If you'd rather just wander around the park instead of trying the different crafts, Murasaki Mura is a very pleasant walk. There are several different Ryukyu-style buildings to check out. Be sure to bring your camera. Murasaki Mura is very photogenic. Children may find the small petting zoo to be of interest with dozens of hens, roosters, and rabbits running wild. In fact, one of the humorous aspects of the park is the number of roosters and hens that seem to wander the park freely. Horse riding is also available for ¥500 for 5 minutes.
The park also has a small restaurant with a lunch buffet from 11 a.m. to 2:30 p.m. for ¥880 and dinner from 6:00 p.m. to 9 p.m. for ¥1,500. There is also a fairly large gift shop with a great variety of Okinawan goods including shisa, awamori, pottery, and more. Admission to Murasaki Mura is very inexpensive, but be sure to bring extra money for the extra crafts and activities. The entrance fee is ¥300 for elementary school students and younger children, ¥400 for middle school students, and ¥500 for Highschool students and adults. The park is open daily from 9 a.m. to 6 p.m., but you must enter the park before 5:30 p.m.

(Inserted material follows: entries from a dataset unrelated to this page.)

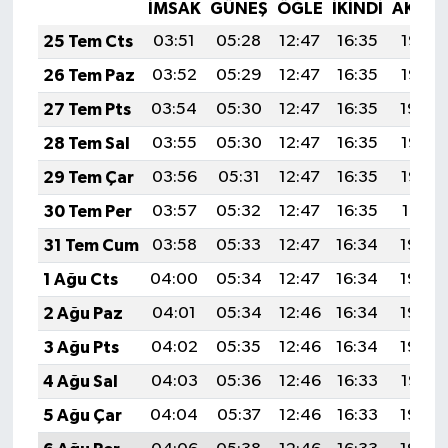
İMSAK
GÜNEŞ
ÖĞLE
İKINDI
AKŞA
25 Tem Cts
03:51
05:28
12:47
16:35
19:55
26 Tem Paz
03:52
05:29
12:47
16:35
19:55
27 Tem Pts
03:54
05:30
12:47
16:35
19:54
28 Tem Sal
03:55
05:30
12:47
16:35
19:53
29 Tem Çar
03:56
05:31
12:47
16:35
19:52
30 Tem Per
03:57
05:32
12:47
16:35
19:51
31 Tem Cum
03:58
05:33
12:47
16:34
19:50
1 Ağu Cts
04:00
05:34
12:47
16:34
19:49
2 Ağu Paz
04:01
05:34
12:46
16:34
19:49
3 Ağu Pts
04:02
05:35
12:46
16:34
19:48
4 Ağu Sal
04:03
05:36
12:46
16:33
19:47
5 Ağu Çar
04:04
05:37
12:46
16:33
19:46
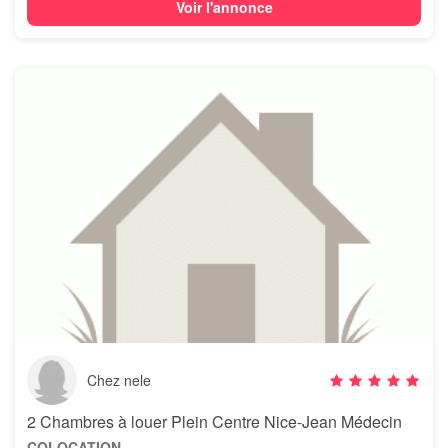
Voir l'annonce
Chez nele
2 Chambres à louer Plein Centre Nice-Jean Médecin
COLOCATION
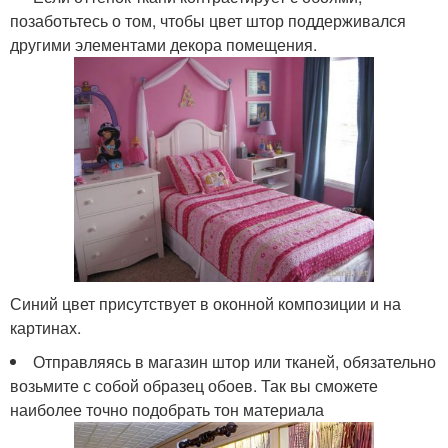
позаботьтесь о том, чтобы цвет штор поддерживался
другими элементами декора помещения.
Синий цвет присутствует в оконной композиции и на
картинах.
Отправляясь в магазин штор или тканей, обязательно
возьмите с собой образец обоев. Так вы сможете
наиболее точно подобрать тон материала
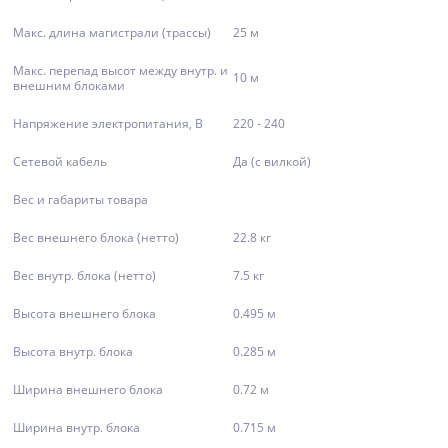
Макс. длина магистрали (трассы)
25 м
Макс. перепад высот между внутр. и
10 м
внешним блоками
Напряжение электропитания, В
220 - 240
Сетевой кабель
Да (с вилкой)
Вес и габариты товара
Вес внешнего блока (нетто)
22.8 кг
Вес внутр. блока (нетто)
7.5 кг
Высота внешнего блока
0.495 м
Высота внутр. блока
0.285 м
Ширина внешнего блока
0.72 м
Ширина внутр. блока
0.715 м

Driving to Murasaki Mura is pretty easy. Head north on highway 58 past Kadena Circle towards Yomitan village. Turn left at the Iramina intersection onto route 6. A Lawson convenience store will be on your left. Head straight past Torii Station, and when route 6 splits to the left and right in a Y-shape, keep to your left. After the road splits, turn left towards the ocean and then turn right. Drive about 700 more meters and you'll be right next to Murasaki mura. Free parking is available. If you drive too far, you'll reach the Alivila Hotel. For more information, check out their website (Japanese) at www.murasakimura.com.
When you enter Murasaki Mura, you'll be given an all-Japanese language pamphlet of park information. On the map, there are several different keypoints listed by number. Here is an English translation to help make your visit a little easier and more enjoyable.
Locations on pamphlet map
1. Okinawa home cooking facility
2. Okinawa traditional candy-making facility
3. Candle art
4. Ryukyu indigo dying
5. Basho-himo accessories
6. Coloring shisa, and shisa explanation class
7. Bingatta explanation & lesson
8. Wall hanging shisa lesson & Mini-shisa
9. Weaving (hanaori) - Ryukyu dress-up
10. Handmade can-sanshin
11. Seashell & Coral wind chime
12. Weaving (lunch mat)
13. Yachimun pottery
14. Handmade brown sugar
15. Ryukyu glass making
16. Horse riding
Also, there is a small go-cart race track right behind the Murasaki Mura parking lot called the Kukuru Yomitan Circuit. This place is a blast! Here you can race for 5 minutes--about 5 to 10 laps--for ¥1,200 for adults or ¥600 for high school students and younger children.